This study aims to identify the types of events that are most harmful to the population health or have the greatest economic consequences. This report is based on data from events of a broad variety registered between 1950 and 2011. The analysis explores the total number of reported victims related to events as well as the amount of losses with damage on economic goods.
The data used was obtained from the National Oceanic and Atmospheric Administration’s (NOAA) National Weather Service.
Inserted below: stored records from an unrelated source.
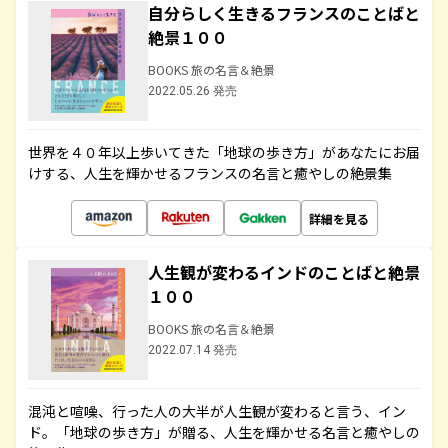
自分らしく生きるフランスのことばと
絶景１００
BOOKS 旅の名言＆絶景
2022.05.26 発売
世界を４０年以上歩いてきた「地球の歩き方」があなたにお届
けする、人生を輝かせるフランスの名言と癒やしの絶景集
詳細を見る
人生観が変わるインドのことばと絶景
１００
BOOKS 旅の名言＆絶景
2022.07.14 発売
混沌と喧噪、行った人の大半が人生観が変わると言う、イン
ド。「地球の歩き方」が贈る、人生を輝かせる名言と癒やしの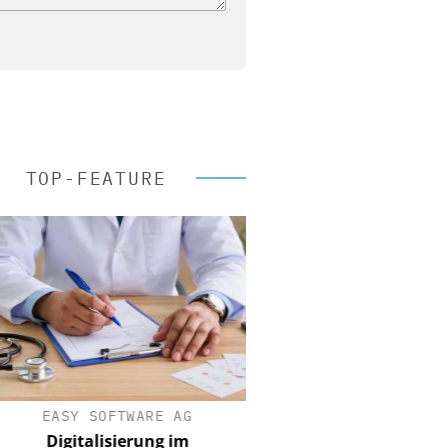
TOP-FEATURE
EASY SOFTWARE AG
Digitalisierung im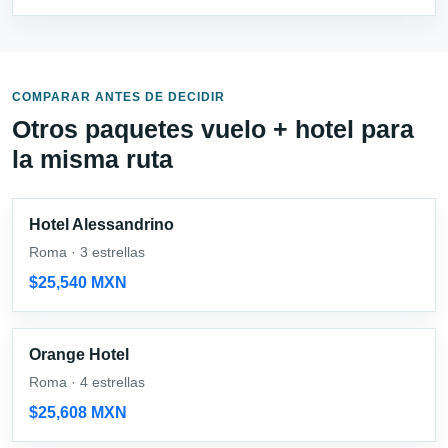
COMPARAR ANTES DE DECIDIR
Otros paquetes vuelo + hotel para
la misma ruta
Hotel Alessandrino
Roma · 3 estrellas
$25,540 MXN
Orange Hotel
Roma · 4 estrellas
$25,608 MXN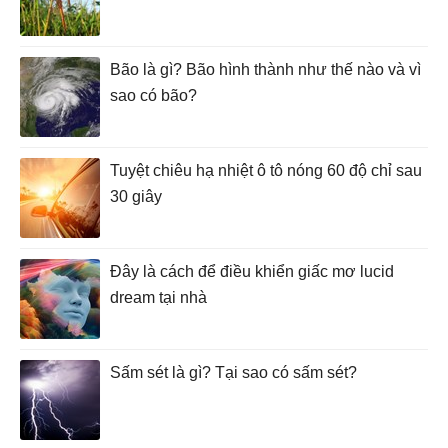
Bão là gì? Bão hình thành như thế nào và vì
sao có bão?
Tuyệt chiêu hạ nhiệt ô tô nóng 60 độ chỉ sau
30 giây
Đây là cách để điều khiển giấc mơ lucid
dream tại nhà
Sấm sét là gì? Tại sao có sấm sét?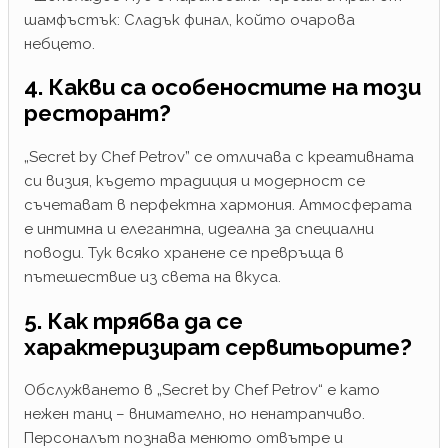
шамфъстък: Сладък финал, който очарова
небцето.
4. Какви са особеностите на този
ресторант?
„Secret by Chef Petrov” се отличава с креативната
си визия, където традиция и модерност се
съчетават в перфектна хармония. Атмосферата
е интимна и елегантна, идеална за специални
поводи. Тук всяко хранене се превръща в
пътешествие из света на вкуса.
5. Как трябва да се
характеризират сервитьорите?
Обслужването в „Secret by Chef Petrov“ е като
нежен танц – внимателно, но ненатрапчиво.
Персоналът познава менюто отвътре и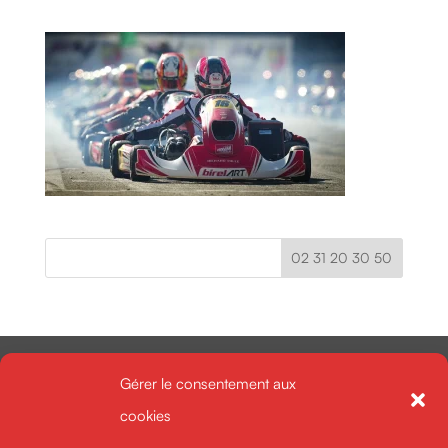
02 31 20 30 50
Gérer le consentement aux
cookies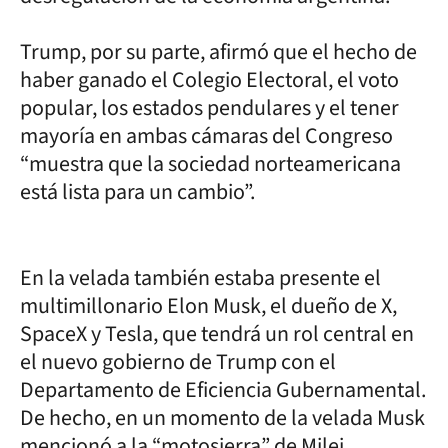
Trump, por su parte, afirmó que el hecho de
haber ganado el Colegio Electoral, el voto
popular, los estados pendulares y el tener
mayoría en ambas cámaras del Congreso
“muestra que la sociedad norteamericana
está lista para un cambio”.
En la velada también estaba presente el
multimillonario Elon Musk, el dueño de X,
SpaceX y Tesla, que tendrá un rol central en
el nuevo gobierno de Trump con el
Departamento de Eficiencia Gubernamental.
De hecho, en un momento de la velada Musk
mencionó a la “motosierra” de Milei.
The Storm Data[47 MB] documents “…the occurrence of storms and other significant weather phenomena having sufficient intensity to cause loss of life, injuries, significant property damage, and/or disruption to commerce”, according to National Weather Service Storm Data Documentation.
## load needed libraries
library(dplyr)
library(lattice)
library(ggplot2)
library(grid)
library(R.utils)
options(scipen = 1)
## setting vaviable
setInternet2(use = TRUE)
urlData <-
"https://d396qusza40orc.cloudfront.net/repdata%2Fdata%2FStormData.csv.bz2"
fileName <- "repdata-data-StormData.csv.bz2"
destName <- "repdata-data-StormData.csv"
## Download the file if it isn't yet downloaded
if (!file.exists(fileName)) {
download.file(url = urlData, destfile = fileName, mode = "wb")
}
if (!file.exists(destName)) {
bunzip2(fileName, destName, overwrite = TRUE, remove = FALSE)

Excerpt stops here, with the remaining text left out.